Tra Apiro e Jesi Convegno Internazionale di Studi “Letture dell'Inferno di Roberto Benigni”. L’attore toscano incontra la stampa, rispondendo alle domande della nostra inviata, poi convegno e recitazione nei teatri delle due città.

Foto di Gloria Branchesi (per gentile concessione)


di Roberta Rocchetti

Lo splendore abbacinante della campagna marchigiana d’autunno ha ospitato sabato 6 ottobre ad Apiro e domenica 7 ottobre a Jesi il Convegno Internazionale di Studi “Letture dell’Inferno di Roberto Benigni”.  Organizzato dai rispettivi comuni in collaborazione con gli assessorati alla cultura ed in collaborazione con la Fondazione Pergolesi Spontini, questi convegni seguono quelli già tenutosi nel 2015. Abbiamo partecipato alla prima delle due serate che è iniziata con la conferenza stampa del premio Oscar nella sala consigliare del Comune di Apiro alla quale erano presenti, oltre all’attesissimo attore toscano, Ubaldo Scuppa sindaco di Apiro, Massimo Bocci sindaco di Jesi, Lucia Chiatti amministratore delegato della Fondazione Pergolesi Spontini, nonché Franco Musarra professore emerito di Letteratura Italiana presso l’Università Cattolica di Lovanio e deus ex machina dell’iniziativa.
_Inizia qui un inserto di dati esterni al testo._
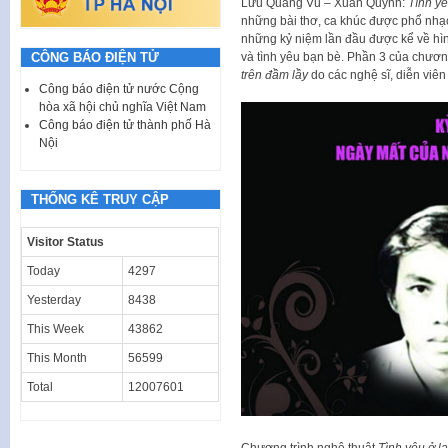
Lưu Quang Vũ – Xuân Quỳnh:
Tình yê
những bài thơ, ca khúc được phổ nhạc 
những kỷ niệm lần đầu được kể về hì
CÔNG BÁO ĐIỆN TỬ
và tình yêu bạn bè. Phần 3 của chương 
trên đầm lầy
do các nghệ sĩ, diễn viên 
Công báo điện tử nước Cộng
hòa xã hội chủ nghĩa Việt Nam
Công báo điện tử thành phố Hà
Nội
THỐNG KÊ TRUY CẬP
Visitor Status
Today
4297
Yesterday
8438
This Week
43862
This Month
56599
Total
12007601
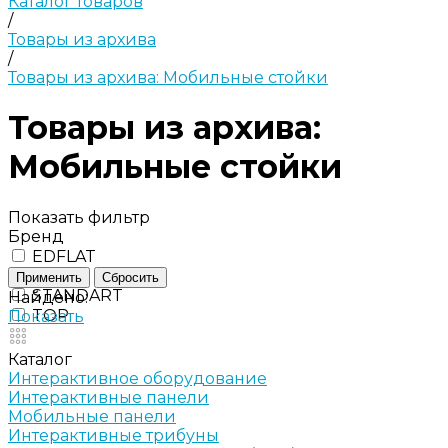
Каталог товаров
/
Товары из архива
/
Товары из архива: Мобильные стойки
Товары из архива:
Мобильные стойки
Показать фильтр
Бренд
EDFLAT
Серия
STANDART
Найдено:
TOP
Показать
Каталог
Интерактивное оборудование
Интерактивные панели
Мобильные панели
Интерактивные трибуны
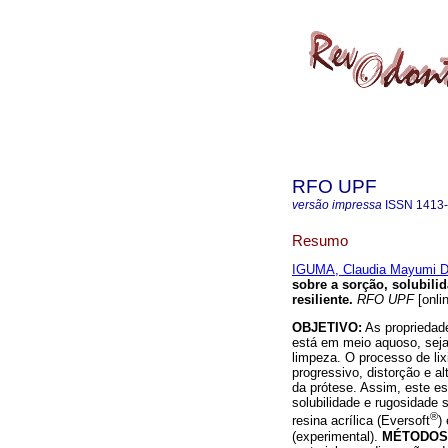
RFO UPF
versão impressa
ISSN
1413
Resumo
IGUMA, Claudia Mayumi D
sobre a sorção, solubili
resiliente
.
RFO UPF
[onli
OBJETIVO:
As propriedade
está em meio aquoso, seja
limpeza. O processo de lix
progressivo, distorção e a
da prótese. Assim, este es
solubilidade e rugosidade 
®
resina acrílica (Eversoft
)
(experimental).
MÉTODOS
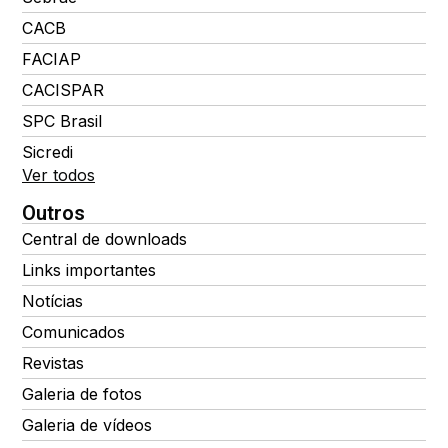
CACB
FACIAP
CACISPAR
SPC Brasil
Sicredi
Ver todos
Outros
Central de downloads
Links importantes
Notícias
Comunicados
Revistas
Galeria de fotos
Galeria de vídeos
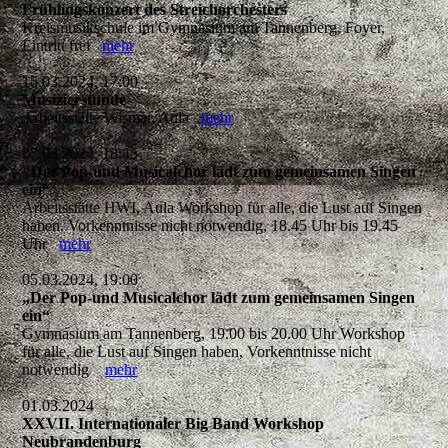
Frühlingskonzert des Streichorchesters
Kreismusikschule im Gymnasium am Tannenberg, Foyer,
Eintritt frei
mehr
15.03.2024, 17:00
Musizierstunde
Arbeitsstätte Wismar, Aula
mehr
07.03.2024, 18:45
"Der Pop-und Musicalchor lädt zum gemeinsamen Singen
ein“
Arbeitsstätte HWI, Aula Workshop für alle, die Lust auf Singen
haben, Vorkenntnisse nicht notwendig, 18.45 Uhr bis 19.45
Uhr
mehr
05.03.2024, 19:00
„Der Pop-und Musicalchor lädt zum gemeinsamen Singen
ein“
Gymnasium am Tannenberg, 19.00 bis 20.00 Uhr Workshop
für alle, die Lust auf Singen haben, Vorkenntnisse nicht
notwendig
mehr
01.03.2024
XXVII. Internationaler Big Band Workshop
Neubrandenburg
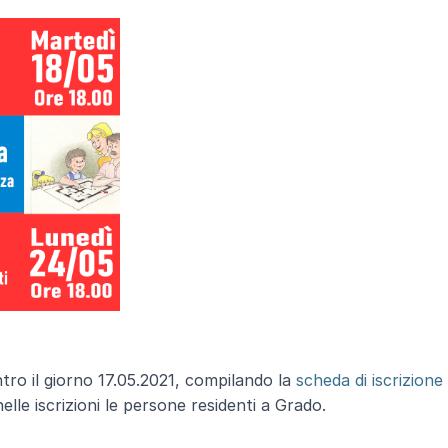
ntro il giorno 17.05.2021, compilando la
scheda di iscrizione
elle iscrizioni le persone residenti a Grado.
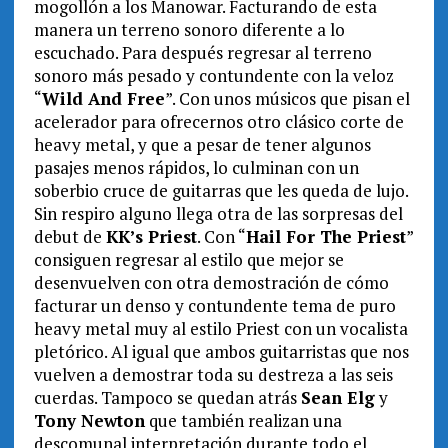
mogollón a los Manowar. Facturando de esta
manera un terreno sonoro diferente a lo
escuchado. Para después regresar al terreno
sonoro más pesado y contundente con la veloz
“
Wild And Free
”. Con unos músicos que pisan el
acelerador para ofrecernos otro clásico corte de
heavy metal, y que a pesar de tener algunos
pasajes menos rápidos, lo culminan con un
soberbio cruce de guitarras que les queda de lujo.
Sin respiro alguno llega otra de las sorpresas del
debut de
KK’s Priest
. Con “
Hail For The Priest
”
consiguen regresar al estilo que mejor se
desenvuelven con otra demostración de cómo
facturar un denso y contundente tema de puro
heavy metal muy al estilo Priest con un vocalista
pletórico. Al igual que ambos guitarristas que nos
vuelven a demostrar toda su destreza a las seis
cuerdas. Tampoco se quedan atrás
Sean Elg
y
Tony Newton
que también realizan una
descomunal interpretación durante todo el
Dopo aver illustrato motivazioni e tematiche legate all’evento si è passati alle domande a Benigni, del quale ogni risposta, ogni frase contiene oltre all’entusiasmo contagioso verso ogni forma di bellezza, anche una piccola illuminazione, come quando asserisce che Dante è grande perché ci fa sentire grandi, perché fa risaltare e brillare di genio le radici della nostra civiltà. Abbiamo chiesto a Benigni quale sia la sua percezione delle condizioni della cultura e dello spettacolo attualmente in Italia e ci ha risposto che è fiducioso ed ottimista. In ogni tempo, dice, fin dai tempi di Leopardi, ed anche prima, ci si rammaricava dei bei tempi andati e del disfacimento del tessuto culturale, in realtà, dice Benigni, questo paese e questo popolo possiedono basi culturali di una tale bellezza e solidità che ci consentiranno sempre di rinascere, di rinnovarci e di non affondare perché sono cose che fanno parte del nostro tessuto connettivo, del nostro quotidiano e ci donano doti di creatività da applicare ad ogni aspetto della vita. Quello che ci serve attualmente è solo una maggiore predisposizione al cambiamento, alla luce del velocissimo progresso tecnologico che porta con sé per forza di cose un mutamento nelle forme e nei gusti. Benigni dice poi di avere come sogno nel cassetto un progetto televisivo ancora molto embrionale che possa accomunare il concetto di Europa e quello di amore, sfida difficile e lo sa, ma siamo certi che come sempre ne ricaverà qualcosa di unico.
Nel pomeriggio dalla sala consigliare ci siamo spostati nel bellissimo Teatro Mestica, uno dei tanti innumerevoli gioielli delle Marche all’interno delle quali ogni più piccolo agglomerato urbano ha un suo teatro, una piccola gemma preziosa che i comuni più lungimiranti hanno saputo conservare e in alcuni casi far rinascere.
Qui ha avuto avvio il convegno che dopo i ringraziamenti di prammatica da parte delle autorità è partito, sotto la guida del moderatore Pasquale Guaragnella, con l’intervento del primo relatore, il Professor Pietro Cataldi dell’Università per Stranieri di Siena, il quale illustrando il canto I ha messo in luce le differenze tra l’esposizione accademica e la divulgazione operata da Benigni ed è tornato sull’importanza di studiare la Commedia perché essa ci ricorda su quali basi appoggi la nostra civiltà ed anche perché lo smarrimento che Dante prova “nel mezzo del cammin” della sua vita è lo smarrimento dell’uomo di oggi il quale necessita di potersi rivolgere ad un aiuto “altro da sé” quindi l’indispensabile ricorso alla spiritualità che lo alleggerisca  dal peso buttatogli addosso da alcune filosofie recenti che vogliono convincerlo che “tutto è possibile, basta volerlo”, di fatto facendogli portare il peso anche dei fallimenti contro i quali nulla può e che in tempi precedenti venivano con molta più praticità esistenziale addebitati al fato o al volere degli dei, pur senza sottovalutare l’importanza del libero arbitrio. Accettare dunque l’umana fragilità rende paradossalmente la nostra vita più leggera e Dante ci insegna anche questo.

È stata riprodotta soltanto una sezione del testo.